Segment Open

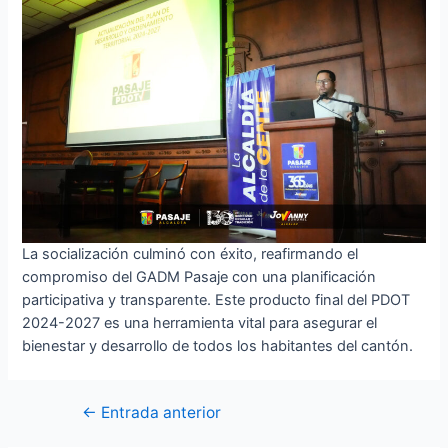
La socialización culminó con éxito, reafirmando el
compromiso del GADM Pasaje con una planificación
participativa y transparente. Este producto final del PDOT
2024-2027 es una herramienta vital para asegurar el
bienestar y desarrollo de todos los habitantes del cantón.
Navegación
←
Entrada anterior
de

Segment Closed

**WORK TO COMPLETE:** Return, word for word, the lines from the one containing "compromiso del GADM" through the end of the data above, both ends included, and nothing else.

**TASK ANSWER:**
compromiso del GADM Pasaje con una planificación
participativa y transparente. Este producto final del PDOT
2024-2027 es una herramienta vital para asegurar el
bienestar y desarrollo de todos los habitantes del cantón.
Navegación
←
Entrada anterior
de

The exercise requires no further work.